Versprochen ist versprochen. Dem vom „Kunstkompass“ soeben wieder zum wichtigsten lebenden Künstler der Welt gekürten Maler Gerhard Richter gehört diese womöglich altmodisch anmutende Haltung unabdingbar zum Wertekanon eines funktionierenden Gemeinwesens. Seit seiner Retrospektive in der Neuen Nationalgalerie 2012 erwog der am 9. Februar 1932 in Dresden Geborene, das Zentralgestirn der Moderne in Deutschland mit Dauerleihgaben zu bedenken. Den Anfang machte er im März mit dem vierteiligen Birkenau-Zyklus von 2014.

Gerhard Richter-Stiftung 2021
Gerhard Richter: Fotoübermalung  „Besetztes Haus,“ 1989 

Nun kommt der große Nachschlag. Richter überlässt der Nationalgalerie fürs künftige Museum des 21. Jahrhunderts – die Baugrube am Kulturforum  ist hinter soliden Bretterverschlägen ausgehoben – insgesamt 100 Werke. Ab 2023 sollen sie zunächst im Grafischen Kabinett des edel restaurierten, im Spätsommer wiedereröffneten  Mies-van-der-Rohe-Baus an der Potsdamer Straße zu sehen sein.

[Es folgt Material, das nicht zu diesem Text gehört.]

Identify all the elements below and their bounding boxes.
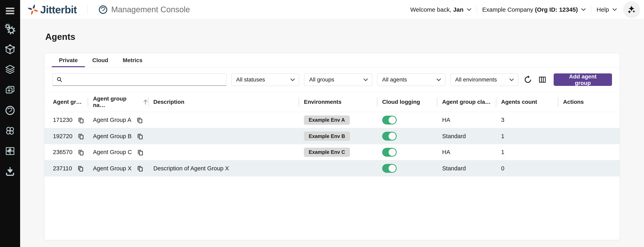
col-agent-group-class[interactable]: Agent group cla… [437, 92, 496, 112]
download-icon[interactable] [4, 166, 16, 177]
cube-icon[interactable] [4, 44, 16, 55]
gauge-icon[interactable] [4, 105, 16, 116]
org-menu[interactable]: Example Company (Org ID: 12345) [482, 6, 586, 13]
statuses-select[interactable]: All statuses [231, 73, 300, 86]
environments-value: All environments [455, 76, 497, 83]
cloud-logging-toggle[interactable] [382, 164, 397, 173]
agent-group-name: Agent Group B [93, 133, 132, 140]
brand-name: Jitterbit [40, 3, 77, 16]
agent-group-name: Agent Group X [93, 165, 132, 172]
welcome-text: Welcome back, [410, 6, 452, 13]
layers-icon[interactable] [4, 64, 16, 75]
filter-bar: All statuses All groups All agents All e… [44, 67, 620, 92]
gears-icon[interactable] [4, 23, 16, 35]
agents-card: Private Cloud Metrics All statuses All g… [44, 53, 620, 240]
refresh-icon [524, 75, 532, 84]
agent-group-class: HA [437, 149, 496, 156]
menu-icon[interactable] [6, 8, 14, 14]
table-row[interactable]: 171230 Agent Group A Example Env A HA 3 [44, 112, 620, 128]
agents-count: 3 [496, 117, 558, 123]
col-environments[interactable]: Environments [299, 92, 377, 112]
agent-groups-table: Agent gr… Agent group na… Description En… [44, 92, 620, 176]
environment-chip: Example Env C [304, 148, 350, 157]
agents-select[interactable]: All agents [377, 73, 445, 86]
groups-select[interactable]: All groups [304, 73, 372, 86]
environments-select[interactable]: All environments [450, 73, 518, 86]
jitterbit-logo-icon [27, 3, 39, 16]
console-gauge-icon [98, 5, 108, 15]
copy-icon[interactable] [77, 133, 84, 140]
refresh-button[interactable] [523, 75, 533, 84]
header-divider [477, 6, 477, 14]
chevron-down-icon [467, 8, 472, 11]
user-name: Jan [453, 6, 464, 13]
help-label: Help [596, 6, 609, 13]
page-title: Agents [45, 32, 620, 42]
cloud-logging-toggle[interactable] [382, 132, 397, 141]
tab-cloud[interactable]: Cloud [85, 53, 115, 67]
chevron-down-icon [363, 78, 368, 81]
chevron-down-icon [509, 78, 514, 81]
header-divider [87, 5, 88, 14]
puzzle-icon[interactable] [4, 145, 16, 157]
table-row[interactable]: 192720 Agent Group B Example Env B Stand… [44, 128, 620, 144]
col-actions: Actions [558, 92, 620, 112]
cloud-logging-toggle[interactable] [382, 116, 397, 125]
sidebar [0, 0, 20, 247]
copy-icon[interactable] [77, 165, 84, 172]
agent-group-class: Standard [437, 165, 496, 172]
col-description[interactable]: Description [148, 92, 299, 112]
columns-button[interactable] [538, 75, 547, 84]
agents-count: 1 [496, 133, 558, 140]
groups-value: All groups [309, 76, 334, 83]
statuses-value: All statuses [236, 76, 265, 83]
col-agent-group-name[interactable]: Agent group na… [88, 92, 148, 112]
search-box [52, 73, 226, 86]
agent-group-name: Agent Group C [93, 149, 132, 156]
loops-icon[interactable] [4, 125, 16, 136]
sidebar-nav [4, 23, 16, 177]
agents-count: 1 [496, 149, 558, 156]
main-content: Agents Private Cloud Metrics All statuse… [20, 19, 644, 247]
agent-group-id: 192720 [53, 133, 72, 140]
search-input[interactable] [65, 76, 222, 83]
org-name: Example Company [482, 6, 533, 13]
agent-group-id: 171230 [53, 117, 72, 123]
chevron-down-icon [581, 8, 586, 11]
header-divider [591, 6, 591, 14]
description-cell: Description of Agent Group X [148, 165, 299, 172]
tab-private[interactable]: Private [52, 53, 85, 67]
copy-icon[interactable] [137, 149, 144, 156]
col-agent-group-id[interactable]: Agent gr… [44, 92, 88, 112]
ai-assistant-button[interactable] [623, 1, 640, 18]
agent-group-name: Agent Group A [93, 117, 131, 123]
sparkles-icon [627, 5, 636, 14]
copy-icon[interactable] [136, 133, 144, 140]
add-agent-group-button[interactable]: Add agent group [554, 73, 612, 86]
columns-icon [538, 75, 547, 84]
chevron-down-icon [436, 78, 441, 81]
console-label: Management Console [111, 5, 190, 14]
chevron-down-icon [290, 78, 295, 81]
agents-count: 0 [496, 165, 558, 172]
cloud-logging-toggle[interactable] [382, 148, 397, 157]
app-header: Jitterbit Management Console Welcome bac… [20, 0, 644, 19]
user-menu[interactable]: Welcome back, Jan [410, 6, 472, 13]
copy-icon[interactable] [136, 165, 144, 172]
agent-group-id: 237110 [53, 165, 72, 172]
col-agents-count[interactable]: Agents count [496, 92, 558, 112]
search-icon [56, 76, 62, 82]
tab-metrics[interactable]: Metrics [116, 53, 150, 67]
table-header: Agent gr… Agent group na… Description En… [44, 92, 620, 112]
console-title: Management Console [98, 5, 190, 15]
table-row[interactable]: 236570 Agent Group C Example Env C HA 1 [44, 144, 620, 160]
copy-icon[interactable] [77, 149, 84, 156]
col-cloud-logging[interactable]: Cloud logging [377, 92, 437, 112]
agent-group-class: Standard [437, 133, 496, 140]
help-menu[interactable]: Help [596, 6, 617, 13]
copy-icon[interactable] [136, 116, 143, 124]
table-row[interactable]: 237110 Agent Group X Description of Agen… [44, 160, 620, 176]
copy-icon[interactable] [77, 116, 84, 124]
sort-ascending-icon [143, 99, 148, 105]
duplicate-plus-icon[interactable] [4, 84, 16, 96]
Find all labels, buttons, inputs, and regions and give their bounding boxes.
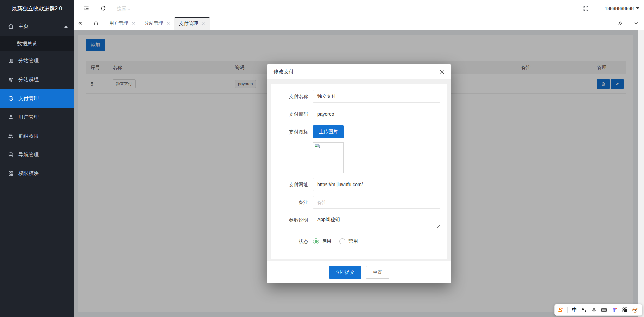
search-input[interactable] [117,6,198,11]
home-icon [8,23,14,29]
grid-icon [8,171,14,176]
modal-footer: 立即提交 重置 [267,261,451,283]
payment-url-input[interactable] [313,178,440,191]
divider [567,307,568,313]
form-row-icon: 支付图标 上传图片 [271,125,441,173]
double-chevron-left-icon [78,21,83,26]
radio-dot [315,240,318,243]
app-title: 最新独立收款进群2.0 [0,0,74,17]
sliders-icon [8,77,14,83]
tab-tools [612,17,644,30]
sidebar-item-data-overview[interactable]: 数据总览 [0,36,74,51]
sidebar: 最新独立收款进群2.0 主页 数据总览 分站管理 分站群组 支付管理 用户管理 … [0,0,74,317]
close-icon[interactable] [202,22,205,25]
ime-toolbar: S 中 [554,304,642,316]
ime-language-mode[interactable]: 中 [572,307,577,313]
topbar-right: 18888888888 [583,6,639,11]
chevron-up-icon [64,25,68,28]
sidebar-item-label: 分站群组 [18,76,39,83]
field-label: 支付名称 [271,90,313,103]
sidebar-item-label: 数据总览 [17,41,37,46]
sidebar-item-label: 权限模块 [18,170,39,177]
modal-form-panel: 支付名称 支付编码 支付图标 上传图片 支付网址 [271,84,447,259]
users-icon [8,133,14,139]
sidebar-item-user-manage[interactable]: 用户管理 [0,108,74,126]
sidebar-item-payment-manage[interactable]: 支付管理 [0,89,74,108]
modal-title: 修改支付 [274,69,294,75]
sidebar-item-substation-manage[interactable]: 分站管理 [0,51,74,70]
tabs-scroll-right-button[interactable] [612,17,628,30]
field-label: 状态 [271,235,313,248]
keyboard-icon[interactable] [601,307,607,313]
close-icon [439,69,444,74]
sogou-assistant-icon[interactable] [632,307,638,313]
form-row-code: 支付编码 [271,108,441,120]
modal-body: 支付名称 支付编码 支付图标 上传图片 支付网址 [267,80,451,261]
broken-image-icon [314,144,321,150]
columns-icon [8,58,14,64]
tab-label: 用户管理 [109,20,128,27]
stack-icon [8,152,14,158]
radio-enabled[interactable] [313,238,319,244]
reset-button[interactable]: 重置 [366,266,389,279]
submit-button[interactable]: 立即提交 [329,266,361,279]
sidebar-item-nav-manage[interactable]: 导航管理 [0,145,74,164]
form-row-name: 支付名称 [271,90,441,103]
sidebar-item-label: 导航管理 [18,152,39,158]
punctuation-icon[interactable] [581,307,587,313]
collapse-sidebar-button[interactable] [83,5,89,11]
username-text: 18888888888 [605,6,634,11]
tabs-menu-button[interactable] [628,17,644,30]
microphone-icon[interactable] [591,307,597,313]
modal-close-button[interactable] [439,69,444,74]
sidebar-item-home[interactable]: 主页 [0,17,74,36]
payment-code-input[interactable] [313,108,440,120]
menu-fold-icon [83,5,89,11]
tab-payment-manage[interactable]: 支付管理 [175,17,210,30]
note-input[interactable] [313,196,440,209]
skin-icon[interactable] [611,307,618,313]
toolbox-icon[interactable] [622,307,628,313]
upload-image-button[interactable]: 上传图片 [313,125,344,138]
sidebar-item-permission-module[interactable]: 权限模块 [0,164,74,183]
form-row-note: 备注 [271,196,441,209]
tab-bar: 用户管理 分站管理 支付管理 [74,17,644,30]
field-label: 备注 [271,196,313,209]
edit-payment-modal: 修改支付 支付名称 支付编码 支付图标 上传图片 [267,64,451,283]
sogou-logo-icon[interactable]: S [558,307,563,313]
form-row-params: 参数说明 Appid|秘钥 [271,214,441,230]
sidebar-item-substation-groups[interactable]: 分站群组 [0,70,74,89]
close-icon[interactable] [132,22,135,25]
user-menu[interactable]: 18888888888 [605,6,639,11]
field-label: 支付网址 [271,178,313,191]
form-row-url: 支付网址 [271,178,441,191]
radio-label-disabled: 禁用 [348,238,358,244]
field-label: 支付图标 [271,125,313,173]
sidebar-item-label: 支付管理 [18,95,39,102]
close-icon[interactable] [167,22,170,25]
sidebar-item-label: 分站管理 [18,58,39,64]
sidebar-item-label: 用户管理 [18,114,39,120]
modal-header: 修改支付 [267,64,451,80]
sidebar-item-group-permissions[interactable]: 群组权限 [0,126,74,145]
shield-check-icon [8,96,14,101]
refresh-icon [100,6,106,11]
field-label: 参数说明 [271,214,313,230]
tabs-scroll-left-button[interactable] [74,17,87,30]
tab-label: 分站管理 [144,20,163,27]
user-icon [8,114,14,120]
chevron-down-icon [636,7,639,9]
params-textarea[interactable]: Appid|秘钥 [313,214,440,228]
form-row-status: 状态 启用 禁用 [271,235,441,248]
double-chevron-right-icon [618,21,623,26]
fullscreen-button[interactable] [583,6,589,11]
payment-icon-preview [313,142,344,173]
payment-name-input[interactable] [313,90,440,103]
tab-user-manage[interactable]: 用户管理 [105,17,140,30]
tab-home[interactable] [87,17,105,30]
sidebar-item-label: 群组权限 [18,133,39,139]
refresh-button[interactable] [100,6,106,11]
tab-substation-manage[interactable]: 分站管理 [140,17,175,30]
page-scrollbar[interactable] [638,30,644,317]
radio-disabled[interactable] [339,238,345,244]
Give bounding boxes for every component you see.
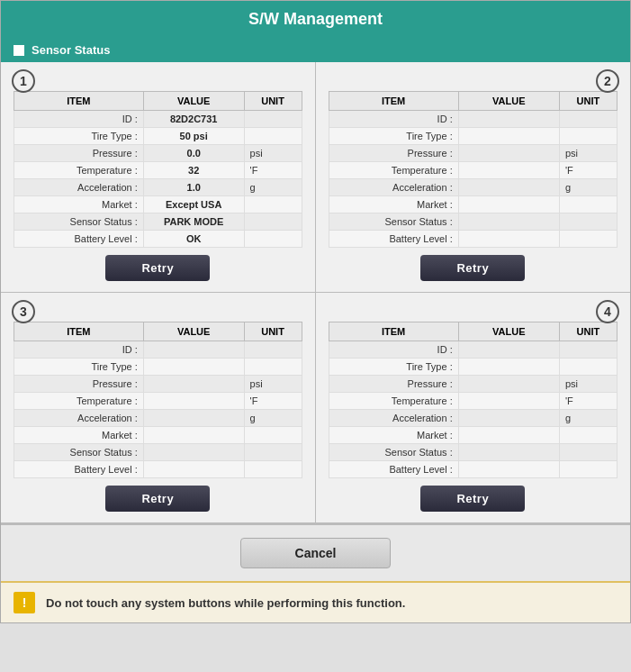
section-header: Sensor Status: [1, 38, 630, 62]
warning-bar: ! Do not touch any system buttons while …: [1, 581, 630, 622]
warning-icon: !: [14, 592, 35, 613]
col-unit-4: UNIT: [559, 322, 617, 341]
sensor-table-1: ITEM VALUE UNIT ID :82D2C731 Tire Type :…: [14, 91, 302, 248]
retry-button-3[interactable]: Retry: [105, 486, 210, 512]
retry-btn-wrap-1: Retry: [14, 255, 302, 281]
col-value-3: VALUE: [143, 322, 244, 341]
cancel-button[interactable]: Cancel: [240, 538, 392, 568]
sensor-cell-3: 3 ITEM VALUE UNIT ID : Tire Type : Press…: [1, 293, 316, 523]
sensor-number-3: 3: [12, 300, 35, 323]
col-item-1: ITEM: [14, 92, 144, 111]
bottom-bar: Cancel: [1, 524, 630, 581]
sensor-cell-2: 2 ITEM VALUE UNIT ID : Tire Type : Press…: [316, 62, 631, 293]
warning-text: Do not touch any system buttons while pe…: [46, 596, 405, 610]
sensor-number-2: 2: [596, 69, 619, 93]
sensor-table-2: ITEM VALUE UNIT ID : Tire Type : Pressur…: [329, 91, 618, 248]
section-header-icon: [14, 45, 24, 56]
sensor-cell-4: 4 ITEM VALUE UNIT ID : Tire Type : Press…: [316, 293, 631, 523]
col-unit-3: UNIT: [244, 322, 302, 341]
retry-btn-wrap-4: Retry: [329, 486, 618, 512]
col-item-4: ITEM: [329, 322, 458, 341]
col-item-2: ITEM: [329, 92, 458, 111]
app-title: S/W Management: [1, 1, 630, 38]
retry-button-1[interactable]: Retry: [105, 255, 210, 281]
retry-button-2[interactable]: Retry: [420, 255, 525, 281]
sensor-table-4: ITEM VALUE UNIT ID : Tire Type : Pressur…: [329, 322, 618, 478]
retry-btn-wrap-2: Retry: [329, 255, 618, 281]
col-value-1: VALUE: [143, 92, 244, 111]
retry-btn-wrap-3: Retry: [14, 486, 302, 512]
col-value-4: VALUE: [458, 322, 559, 341]
col-unit-1: UNIT: [244, 92, 302, 111]
sensor-number-4: 4: [596, 300, 619, 323]
sensors-grid: 1 ITEM VALUE UNIT ID :82D2C731 Tire Type…: [1, 62, 630, 524]
col-item-3: ITEM: [14, 322, 144, 341]
section-header-label: Sensor Status: [32, 43, 110, 57]
col-value-2: VALUE: [458, 92, 559, 111]
sensor-cell-1: 1 ITEM VALUE UNIT ID :82D2C731 Tire Type…: [1, 62, 316, 293]
sensor-table-3: ITEM VALUE UNIT ID : Tire Type : Pressur…: [14, 322, 302, 478]
sensor-number-1: 1: [12, 69, 35, 93]
app-container: S/W Management Sensor Status 1 ITEM VALU…: [0, 0, 631, 623]
retry-button-4[interactable]: Retry: [420, 486, 525, 512]
col-unit-2: UNIT: [559, 92, 617, 111]
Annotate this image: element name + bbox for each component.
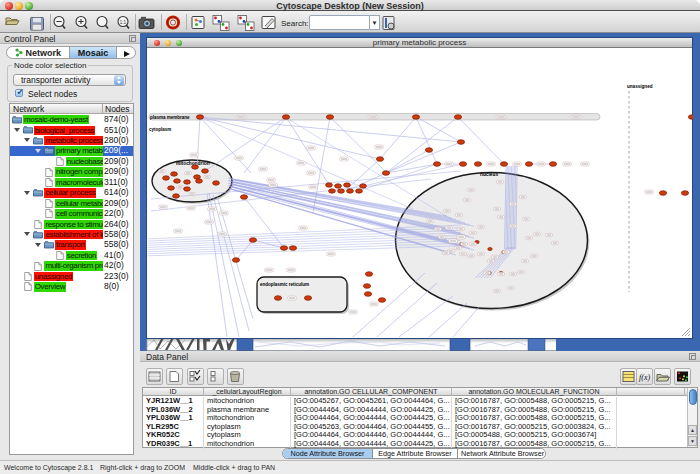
svg-text:1:1: 1:1 bbox=[120, 20, 127, 25]
svg-text:unassigned: unassigned bbox=[627, 84, 653, 89]
svg-text:nucleus: nucleus bbox=[480, 172, 498, 177]
svg-text:cytoplasm: cytoplasm bbox=[149, 127, 171, 132]
svg-text:f(x): f(x) bbox=[639, 373, 650, 382]
svg-text:mitochondrion: mitochondrion bbox=[176, 161, 210, 166]
svg-text:endoplasmic reticulum: endoplasmic reticulum bbox=[260, 282, 309, 287]
svg-text:plasma membrane: plasma membrane bbox=[150, 115, 190, 120]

Insbesondere der wegen seiner Tragweite für die Geschichte Deutschlands und das Holocaust-Gedenken so bedeutende Birkenau-Zyklus. Nach Fertigstellung des Neubaus von Herzog & de Meuron, im Volksmund wegen seiner profanen Architektur auch „Scheune“ genannt, soll es dann einen ganzen Richter-Bereich geben. Dafür ist auch eine Kooperation für den Austausch mit den Staatlichen Kunstsammlungen Dresden beschlossen. Im dortigen Albertinum befindet sich das Richter-Archiv samt vieler Hauptwerke.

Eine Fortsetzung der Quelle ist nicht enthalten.